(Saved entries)
⁂

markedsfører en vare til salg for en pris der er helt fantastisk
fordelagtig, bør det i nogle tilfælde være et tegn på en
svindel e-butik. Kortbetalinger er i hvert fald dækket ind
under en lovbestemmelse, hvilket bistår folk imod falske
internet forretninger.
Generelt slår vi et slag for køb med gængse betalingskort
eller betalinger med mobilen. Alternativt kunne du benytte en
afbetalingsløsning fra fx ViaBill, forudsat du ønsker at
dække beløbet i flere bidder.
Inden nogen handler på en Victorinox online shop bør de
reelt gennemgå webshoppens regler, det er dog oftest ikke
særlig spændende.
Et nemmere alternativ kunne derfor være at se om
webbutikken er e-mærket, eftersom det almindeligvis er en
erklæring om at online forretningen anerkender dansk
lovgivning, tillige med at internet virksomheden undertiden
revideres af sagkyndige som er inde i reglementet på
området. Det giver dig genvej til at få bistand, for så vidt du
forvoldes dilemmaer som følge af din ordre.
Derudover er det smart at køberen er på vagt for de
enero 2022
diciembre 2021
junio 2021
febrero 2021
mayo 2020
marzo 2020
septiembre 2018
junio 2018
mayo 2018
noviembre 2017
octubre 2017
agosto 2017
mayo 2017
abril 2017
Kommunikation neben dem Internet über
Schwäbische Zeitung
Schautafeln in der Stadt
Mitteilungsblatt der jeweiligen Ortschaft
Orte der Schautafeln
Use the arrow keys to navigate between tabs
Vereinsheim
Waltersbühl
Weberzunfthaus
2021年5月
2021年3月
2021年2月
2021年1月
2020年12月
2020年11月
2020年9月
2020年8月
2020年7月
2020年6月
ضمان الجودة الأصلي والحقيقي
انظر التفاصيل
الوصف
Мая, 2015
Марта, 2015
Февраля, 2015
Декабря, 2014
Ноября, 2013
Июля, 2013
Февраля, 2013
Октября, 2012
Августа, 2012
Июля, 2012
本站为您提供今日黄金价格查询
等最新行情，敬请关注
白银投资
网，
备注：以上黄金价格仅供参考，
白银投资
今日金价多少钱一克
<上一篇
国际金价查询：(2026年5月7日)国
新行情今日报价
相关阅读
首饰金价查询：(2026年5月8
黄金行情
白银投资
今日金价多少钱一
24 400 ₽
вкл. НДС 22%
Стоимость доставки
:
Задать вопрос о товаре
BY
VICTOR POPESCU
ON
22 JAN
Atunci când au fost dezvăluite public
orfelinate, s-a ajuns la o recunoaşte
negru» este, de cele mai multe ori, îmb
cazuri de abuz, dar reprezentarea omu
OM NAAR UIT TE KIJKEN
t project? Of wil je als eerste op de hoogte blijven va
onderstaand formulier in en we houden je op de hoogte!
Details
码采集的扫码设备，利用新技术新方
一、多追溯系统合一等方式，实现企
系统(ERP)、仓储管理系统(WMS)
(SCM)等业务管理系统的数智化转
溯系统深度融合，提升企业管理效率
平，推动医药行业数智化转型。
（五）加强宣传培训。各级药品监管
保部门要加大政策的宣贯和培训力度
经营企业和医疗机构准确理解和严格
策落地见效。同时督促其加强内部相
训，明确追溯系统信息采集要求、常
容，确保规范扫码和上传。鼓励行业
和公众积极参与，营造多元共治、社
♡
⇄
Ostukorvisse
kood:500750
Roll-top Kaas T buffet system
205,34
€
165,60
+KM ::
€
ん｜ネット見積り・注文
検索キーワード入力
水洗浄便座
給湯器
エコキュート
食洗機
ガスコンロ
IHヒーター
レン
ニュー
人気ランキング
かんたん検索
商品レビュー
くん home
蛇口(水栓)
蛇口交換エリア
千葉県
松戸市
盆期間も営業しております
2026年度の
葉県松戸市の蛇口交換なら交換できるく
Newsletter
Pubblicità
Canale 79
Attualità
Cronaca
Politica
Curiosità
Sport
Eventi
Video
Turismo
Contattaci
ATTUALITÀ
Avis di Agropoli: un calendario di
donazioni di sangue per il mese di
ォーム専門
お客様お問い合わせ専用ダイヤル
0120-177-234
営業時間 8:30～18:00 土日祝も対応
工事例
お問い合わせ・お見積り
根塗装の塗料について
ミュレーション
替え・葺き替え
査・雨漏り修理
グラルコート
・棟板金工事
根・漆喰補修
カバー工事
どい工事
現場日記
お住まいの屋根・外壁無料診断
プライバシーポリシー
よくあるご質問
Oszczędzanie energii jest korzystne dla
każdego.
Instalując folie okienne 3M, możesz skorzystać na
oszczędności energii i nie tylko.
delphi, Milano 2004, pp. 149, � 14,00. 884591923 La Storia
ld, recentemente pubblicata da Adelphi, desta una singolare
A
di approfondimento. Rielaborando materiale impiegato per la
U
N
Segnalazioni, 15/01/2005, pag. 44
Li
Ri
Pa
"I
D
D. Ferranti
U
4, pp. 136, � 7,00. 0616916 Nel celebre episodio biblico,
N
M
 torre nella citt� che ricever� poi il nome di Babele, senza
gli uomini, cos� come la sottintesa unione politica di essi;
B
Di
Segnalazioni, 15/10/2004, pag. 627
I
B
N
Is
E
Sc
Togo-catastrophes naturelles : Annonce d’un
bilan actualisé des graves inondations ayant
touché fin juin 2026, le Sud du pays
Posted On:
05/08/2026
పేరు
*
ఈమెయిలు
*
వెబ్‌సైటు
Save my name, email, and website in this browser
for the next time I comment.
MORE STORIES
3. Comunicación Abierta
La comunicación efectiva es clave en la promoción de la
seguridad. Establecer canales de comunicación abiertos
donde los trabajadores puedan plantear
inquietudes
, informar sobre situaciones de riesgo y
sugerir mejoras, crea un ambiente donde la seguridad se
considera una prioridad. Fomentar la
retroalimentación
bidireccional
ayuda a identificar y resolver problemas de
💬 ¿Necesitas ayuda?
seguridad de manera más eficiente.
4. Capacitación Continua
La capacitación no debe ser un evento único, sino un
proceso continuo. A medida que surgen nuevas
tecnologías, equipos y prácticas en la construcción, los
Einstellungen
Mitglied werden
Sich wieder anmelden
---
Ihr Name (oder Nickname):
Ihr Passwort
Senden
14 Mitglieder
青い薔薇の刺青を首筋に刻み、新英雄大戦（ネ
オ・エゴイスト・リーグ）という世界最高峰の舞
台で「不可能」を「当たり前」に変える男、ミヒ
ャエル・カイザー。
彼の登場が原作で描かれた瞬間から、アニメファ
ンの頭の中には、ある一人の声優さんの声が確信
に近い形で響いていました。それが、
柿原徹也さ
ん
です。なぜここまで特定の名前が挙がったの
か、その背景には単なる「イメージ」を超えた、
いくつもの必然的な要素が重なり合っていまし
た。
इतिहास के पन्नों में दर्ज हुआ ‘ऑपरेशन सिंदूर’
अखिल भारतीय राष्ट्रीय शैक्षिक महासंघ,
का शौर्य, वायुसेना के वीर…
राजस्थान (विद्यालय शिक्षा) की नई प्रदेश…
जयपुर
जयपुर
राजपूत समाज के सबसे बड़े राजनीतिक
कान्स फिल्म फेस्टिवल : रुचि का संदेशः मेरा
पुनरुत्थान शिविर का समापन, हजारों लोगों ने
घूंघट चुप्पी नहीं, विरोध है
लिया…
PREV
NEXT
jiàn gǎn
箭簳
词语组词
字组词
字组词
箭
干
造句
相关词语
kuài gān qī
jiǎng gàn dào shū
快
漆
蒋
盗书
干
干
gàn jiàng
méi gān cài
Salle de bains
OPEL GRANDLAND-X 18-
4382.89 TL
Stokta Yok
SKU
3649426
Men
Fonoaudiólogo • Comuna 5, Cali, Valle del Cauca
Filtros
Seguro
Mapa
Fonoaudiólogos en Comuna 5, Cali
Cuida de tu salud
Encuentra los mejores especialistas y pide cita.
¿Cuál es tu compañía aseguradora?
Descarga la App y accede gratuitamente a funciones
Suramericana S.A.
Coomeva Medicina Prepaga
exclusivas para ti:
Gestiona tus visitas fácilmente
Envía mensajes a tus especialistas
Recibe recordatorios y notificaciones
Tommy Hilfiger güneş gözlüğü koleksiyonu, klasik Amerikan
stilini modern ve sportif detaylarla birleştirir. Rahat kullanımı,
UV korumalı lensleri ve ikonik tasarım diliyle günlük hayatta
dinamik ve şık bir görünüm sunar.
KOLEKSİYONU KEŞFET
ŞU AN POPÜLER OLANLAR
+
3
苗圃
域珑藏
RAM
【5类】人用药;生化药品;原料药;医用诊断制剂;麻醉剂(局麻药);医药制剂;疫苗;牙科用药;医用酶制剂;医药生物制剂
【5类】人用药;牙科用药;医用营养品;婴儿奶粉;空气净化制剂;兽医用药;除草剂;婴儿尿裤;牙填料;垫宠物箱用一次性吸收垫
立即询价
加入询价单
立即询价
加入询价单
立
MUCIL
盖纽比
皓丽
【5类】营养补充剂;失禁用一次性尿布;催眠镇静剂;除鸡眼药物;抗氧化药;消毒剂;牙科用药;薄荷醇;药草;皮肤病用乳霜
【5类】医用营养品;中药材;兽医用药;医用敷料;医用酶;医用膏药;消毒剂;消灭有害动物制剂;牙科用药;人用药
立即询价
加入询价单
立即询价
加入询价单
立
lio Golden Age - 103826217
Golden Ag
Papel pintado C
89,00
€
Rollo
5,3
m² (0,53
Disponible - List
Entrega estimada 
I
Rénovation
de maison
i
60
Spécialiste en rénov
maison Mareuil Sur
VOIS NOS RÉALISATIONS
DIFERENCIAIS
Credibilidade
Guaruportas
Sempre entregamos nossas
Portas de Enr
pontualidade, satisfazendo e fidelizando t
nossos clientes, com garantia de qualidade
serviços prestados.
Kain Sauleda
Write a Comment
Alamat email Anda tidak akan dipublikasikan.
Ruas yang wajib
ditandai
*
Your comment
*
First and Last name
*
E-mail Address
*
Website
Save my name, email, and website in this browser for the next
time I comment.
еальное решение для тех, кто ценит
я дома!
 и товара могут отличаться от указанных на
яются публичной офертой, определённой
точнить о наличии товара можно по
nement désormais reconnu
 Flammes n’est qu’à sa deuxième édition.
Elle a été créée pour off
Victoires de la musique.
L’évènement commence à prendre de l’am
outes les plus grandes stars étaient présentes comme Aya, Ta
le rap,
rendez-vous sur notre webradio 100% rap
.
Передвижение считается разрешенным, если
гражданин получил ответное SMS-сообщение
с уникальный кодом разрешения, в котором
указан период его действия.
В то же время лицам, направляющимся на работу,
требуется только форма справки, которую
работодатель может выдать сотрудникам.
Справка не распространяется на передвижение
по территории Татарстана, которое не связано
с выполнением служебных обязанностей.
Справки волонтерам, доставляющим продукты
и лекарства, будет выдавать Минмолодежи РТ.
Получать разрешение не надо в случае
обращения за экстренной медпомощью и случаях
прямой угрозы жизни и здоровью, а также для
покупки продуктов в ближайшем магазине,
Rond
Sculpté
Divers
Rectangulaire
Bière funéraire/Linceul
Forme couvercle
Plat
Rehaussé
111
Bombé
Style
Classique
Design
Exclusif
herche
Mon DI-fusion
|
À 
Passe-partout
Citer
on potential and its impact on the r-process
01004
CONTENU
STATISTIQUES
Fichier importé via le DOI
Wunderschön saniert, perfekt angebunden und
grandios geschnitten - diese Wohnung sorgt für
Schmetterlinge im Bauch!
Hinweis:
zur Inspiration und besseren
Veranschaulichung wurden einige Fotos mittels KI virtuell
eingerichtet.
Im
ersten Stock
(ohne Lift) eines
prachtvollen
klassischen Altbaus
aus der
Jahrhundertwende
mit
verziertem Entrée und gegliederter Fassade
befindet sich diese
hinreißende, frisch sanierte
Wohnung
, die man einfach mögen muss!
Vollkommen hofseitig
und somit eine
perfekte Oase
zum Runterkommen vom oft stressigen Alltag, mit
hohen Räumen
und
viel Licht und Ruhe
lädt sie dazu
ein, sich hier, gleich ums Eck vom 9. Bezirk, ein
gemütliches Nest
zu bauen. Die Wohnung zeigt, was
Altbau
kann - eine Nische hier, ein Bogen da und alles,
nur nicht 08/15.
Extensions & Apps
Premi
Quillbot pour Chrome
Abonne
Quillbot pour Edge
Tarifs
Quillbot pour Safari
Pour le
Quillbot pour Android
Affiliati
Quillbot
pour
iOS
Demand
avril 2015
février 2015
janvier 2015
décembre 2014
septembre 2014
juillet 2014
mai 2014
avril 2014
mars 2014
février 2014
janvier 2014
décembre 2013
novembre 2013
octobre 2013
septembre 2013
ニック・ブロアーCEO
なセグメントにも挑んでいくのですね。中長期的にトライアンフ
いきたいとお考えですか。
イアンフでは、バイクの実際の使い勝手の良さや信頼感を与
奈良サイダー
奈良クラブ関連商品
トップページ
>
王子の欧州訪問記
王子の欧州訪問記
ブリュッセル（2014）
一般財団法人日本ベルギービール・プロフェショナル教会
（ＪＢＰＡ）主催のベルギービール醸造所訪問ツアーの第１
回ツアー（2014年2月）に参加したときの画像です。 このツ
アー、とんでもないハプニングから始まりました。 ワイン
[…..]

⁂

# INSTRUCTIONS FOR THE TASK
Where a line of the records holds the word "医用营养品", copy that line.

# WRITTEN ANSWER
【5类】人用药;牙科用药;医用营养品;婴儿奶粉;空气净化制剂;兽医用药;除草剂;婴儿尿裤;牙填料;垫宠物箱用一次性吸收垫
【5类】医用营养品;中药材;兽医用药;医用敷料;医用酶;医用膏药;消毒剂;消灭有害动物制剂;牙科用药;人用药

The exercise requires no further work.